Now Busch was free of the police effort to restrain him, loose on the sidewalk. At this point, these witnesses agree, all of the police officers were on their feet, strung out in a kind of semicircle facing him, crouched in firing positions, pistols held out in a two-handed grip. Twelve shots were then fired.

The pattern of the spent shell casings spread across the sidewalk and the position of Busch's body, clearly shows that Busch had broken free of the police when he was shot. This is in clear contradiction to Commissioner Safir's account.

In his news conference, Mayor Giuliani described Busch as "approximately 6-foot-4, 190 pounds." The Medical Examiner's office concluded that Busch stood 6-foot-3 and weighed only 159 pounds.

"You cannot have the authorities lying," Mr. Eisenberg said. "They're trying to make it fit within their procedures. We're a community that supports the police, but I was shocked."

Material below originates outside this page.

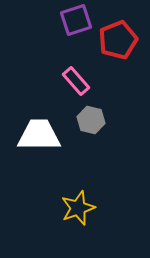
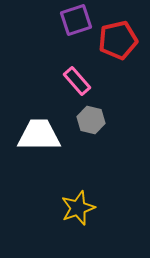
red pentagon: rotated 9 degrees clockwise
pink rectangle: moved 1 px right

Another witness, Rivky Rokeach, said: "In my opinion, he did not threaten five or six policemen," she said. "He wasn't lunging them. They were all nervous and hyped up.

"He'd been acting a little nutty," she said. "So what -- you kill a man because he's acting a little nutty?"

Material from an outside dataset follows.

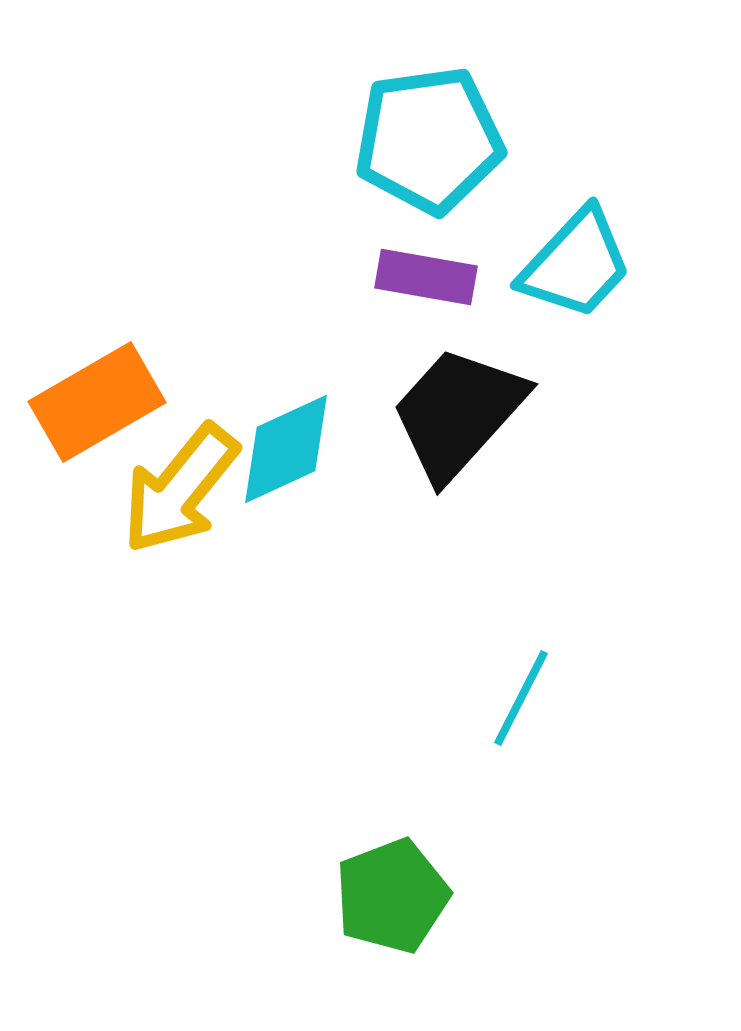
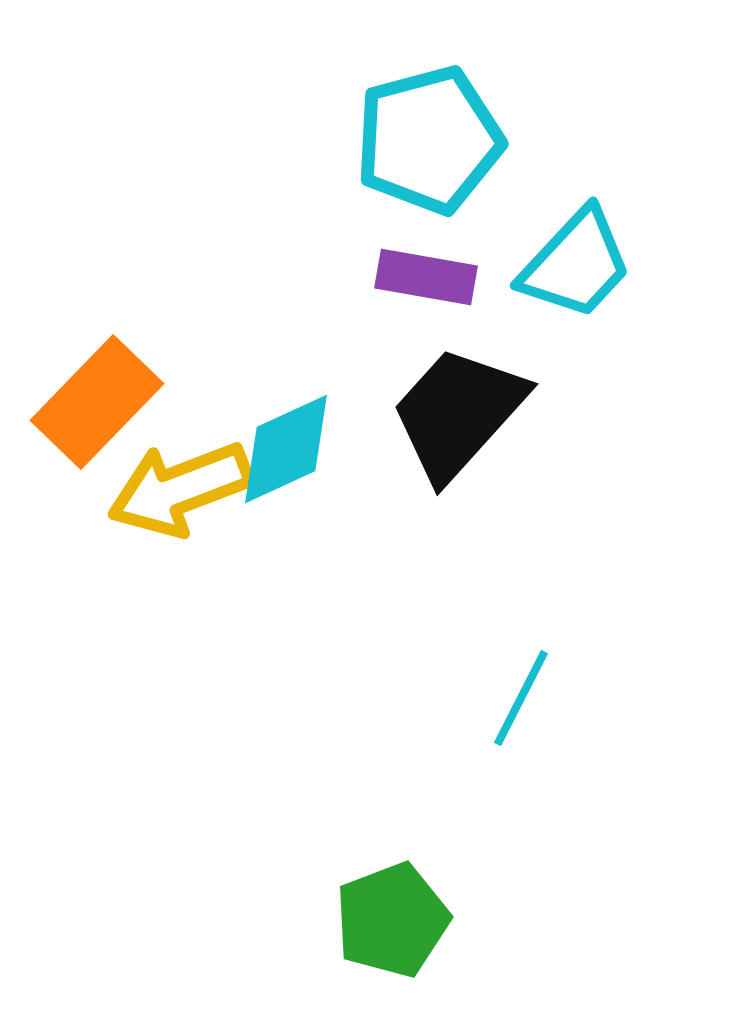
cyan pentagon: rotated 7 degrees counterclockwise
orange rectangle: rotated 16 degrees counterclockwise
yellow arrow: rotated 30 degrees clockwise
green pentagon: moved 24 px down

Police have to show that there was a reasonable possibility that either police or others were physically threatened and that they therefore had to use their guns to stop Busch. On the one hand a man with a hammer can kill people, and Busch's dress and behavior certainly made him a fearsome, threatening figure. On the other hand, many observers said that Busch was so thin and so incoherent that it does not seem reasonable that so many police officers could not bring him under control without killing him.

Many were also disturbed by the statements made by the authorities that were so far from the truth. The statements were made the morning after the shooting, which should have been enough time to get the basic facts straight. The numerous discrepancies raise questions about the reliability of the authorities in many areas.

The area is known as a bastion of support for Mayor Giuliani, and 88% of the voters supported him in the last election.